BEGIN Input data

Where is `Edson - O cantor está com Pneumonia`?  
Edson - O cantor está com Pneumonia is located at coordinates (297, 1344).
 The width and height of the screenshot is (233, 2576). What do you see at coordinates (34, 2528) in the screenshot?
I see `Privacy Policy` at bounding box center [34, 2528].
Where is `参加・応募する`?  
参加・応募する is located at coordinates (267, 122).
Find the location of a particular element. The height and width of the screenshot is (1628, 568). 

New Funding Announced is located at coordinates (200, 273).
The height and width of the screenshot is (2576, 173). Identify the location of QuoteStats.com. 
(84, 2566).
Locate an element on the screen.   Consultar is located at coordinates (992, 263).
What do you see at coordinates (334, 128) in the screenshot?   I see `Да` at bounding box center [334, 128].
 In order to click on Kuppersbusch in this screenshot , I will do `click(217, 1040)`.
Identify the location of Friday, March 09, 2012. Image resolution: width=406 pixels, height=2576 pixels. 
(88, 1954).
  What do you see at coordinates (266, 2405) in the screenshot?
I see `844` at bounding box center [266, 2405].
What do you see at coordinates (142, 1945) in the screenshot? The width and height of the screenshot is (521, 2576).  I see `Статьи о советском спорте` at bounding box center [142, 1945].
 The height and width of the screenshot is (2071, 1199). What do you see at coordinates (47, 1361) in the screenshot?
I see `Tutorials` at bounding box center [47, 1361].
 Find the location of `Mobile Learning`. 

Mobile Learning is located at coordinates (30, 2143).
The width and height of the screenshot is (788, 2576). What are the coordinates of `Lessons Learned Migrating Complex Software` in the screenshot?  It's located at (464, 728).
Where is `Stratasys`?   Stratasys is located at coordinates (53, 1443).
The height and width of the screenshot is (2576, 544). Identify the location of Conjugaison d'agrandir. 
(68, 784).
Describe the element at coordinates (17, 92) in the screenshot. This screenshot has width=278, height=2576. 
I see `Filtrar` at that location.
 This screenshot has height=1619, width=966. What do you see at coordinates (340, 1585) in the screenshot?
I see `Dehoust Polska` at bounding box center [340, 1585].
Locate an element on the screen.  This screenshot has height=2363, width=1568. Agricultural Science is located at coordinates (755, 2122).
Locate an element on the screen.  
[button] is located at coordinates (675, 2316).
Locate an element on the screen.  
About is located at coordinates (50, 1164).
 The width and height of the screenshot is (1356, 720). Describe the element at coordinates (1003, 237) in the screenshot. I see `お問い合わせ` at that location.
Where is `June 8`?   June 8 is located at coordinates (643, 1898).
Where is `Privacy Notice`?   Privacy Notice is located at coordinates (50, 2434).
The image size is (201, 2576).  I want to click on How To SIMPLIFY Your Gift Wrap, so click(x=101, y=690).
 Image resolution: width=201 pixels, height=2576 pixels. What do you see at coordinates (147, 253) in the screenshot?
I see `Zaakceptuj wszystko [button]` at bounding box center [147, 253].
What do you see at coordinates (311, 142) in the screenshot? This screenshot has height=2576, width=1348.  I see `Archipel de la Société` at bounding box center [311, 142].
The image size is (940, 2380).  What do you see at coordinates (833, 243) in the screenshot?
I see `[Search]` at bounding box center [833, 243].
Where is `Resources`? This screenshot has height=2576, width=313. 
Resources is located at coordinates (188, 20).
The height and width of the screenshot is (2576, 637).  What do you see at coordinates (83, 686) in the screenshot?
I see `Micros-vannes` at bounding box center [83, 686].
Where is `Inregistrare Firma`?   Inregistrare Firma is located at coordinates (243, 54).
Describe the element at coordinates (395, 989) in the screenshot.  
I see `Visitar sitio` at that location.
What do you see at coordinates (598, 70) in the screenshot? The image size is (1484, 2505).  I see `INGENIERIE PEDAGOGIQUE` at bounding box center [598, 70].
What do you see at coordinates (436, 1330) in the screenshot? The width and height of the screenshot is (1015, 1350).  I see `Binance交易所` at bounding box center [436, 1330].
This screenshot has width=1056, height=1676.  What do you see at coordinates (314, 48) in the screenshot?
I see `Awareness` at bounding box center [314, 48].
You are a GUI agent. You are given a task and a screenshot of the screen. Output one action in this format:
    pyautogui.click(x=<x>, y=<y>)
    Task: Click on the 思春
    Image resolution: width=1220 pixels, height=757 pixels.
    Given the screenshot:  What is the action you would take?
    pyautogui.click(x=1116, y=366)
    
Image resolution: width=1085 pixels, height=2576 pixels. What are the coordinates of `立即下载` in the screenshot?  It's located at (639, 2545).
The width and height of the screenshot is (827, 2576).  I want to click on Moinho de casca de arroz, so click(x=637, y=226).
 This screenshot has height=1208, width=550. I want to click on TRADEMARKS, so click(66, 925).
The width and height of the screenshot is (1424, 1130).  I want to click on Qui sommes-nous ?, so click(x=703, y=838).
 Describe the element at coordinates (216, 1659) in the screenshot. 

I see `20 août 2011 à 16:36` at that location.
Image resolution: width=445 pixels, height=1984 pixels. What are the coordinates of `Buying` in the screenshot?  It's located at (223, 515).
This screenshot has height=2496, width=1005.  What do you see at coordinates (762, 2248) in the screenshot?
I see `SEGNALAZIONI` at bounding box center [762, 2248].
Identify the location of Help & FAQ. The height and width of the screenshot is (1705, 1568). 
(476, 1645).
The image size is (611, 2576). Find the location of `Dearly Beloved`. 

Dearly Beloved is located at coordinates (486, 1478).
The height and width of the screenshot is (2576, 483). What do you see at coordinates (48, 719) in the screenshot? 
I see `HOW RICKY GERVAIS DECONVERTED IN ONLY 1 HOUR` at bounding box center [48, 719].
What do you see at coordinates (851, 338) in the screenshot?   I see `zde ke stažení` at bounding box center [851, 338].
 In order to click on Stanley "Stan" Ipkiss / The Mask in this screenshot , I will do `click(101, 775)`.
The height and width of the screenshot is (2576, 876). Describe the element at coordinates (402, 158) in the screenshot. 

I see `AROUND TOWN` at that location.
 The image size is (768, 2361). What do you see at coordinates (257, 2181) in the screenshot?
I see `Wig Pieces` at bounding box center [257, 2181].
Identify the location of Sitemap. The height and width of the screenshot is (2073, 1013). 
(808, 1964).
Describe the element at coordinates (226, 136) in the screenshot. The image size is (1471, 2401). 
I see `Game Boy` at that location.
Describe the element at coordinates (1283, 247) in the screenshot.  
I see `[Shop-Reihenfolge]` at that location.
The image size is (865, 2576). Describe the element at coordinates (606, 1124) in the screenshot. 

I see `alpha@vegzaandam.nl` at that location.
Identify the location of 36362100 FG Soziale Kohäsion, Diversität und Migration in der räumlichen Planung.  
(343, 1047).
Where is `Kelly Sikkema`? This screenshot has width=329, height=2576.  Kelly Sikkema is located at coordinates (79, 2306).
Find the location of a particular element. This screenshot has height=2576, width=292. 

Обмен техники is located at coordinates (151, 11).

END Input data

→ To do
All lines above between those holding "Find the location of a particular element. The" and "In order to click on Kuppersbusch", inclusive, must be set down unchanged, and no other line may be included.

→ Problem solution
Find the location of a particular element. The height and width of the screenshot is (1628, 568). 

New Funding Announced is located at coordinates (200, 273).
The height and width of the screenshot is (2576, 173). Identify the location of QuoteStats.com. 
(84, 2566).
Locate an element on the screen.   Consultar is located at coordinates (992, 263).
What do you see at coordinates (334, 128) in the screenshot?   I see `Да` at bounding box center [334, 128].
 In order to click on Kuppersbusch in this screenshot , I will do `click(217, 1040)`.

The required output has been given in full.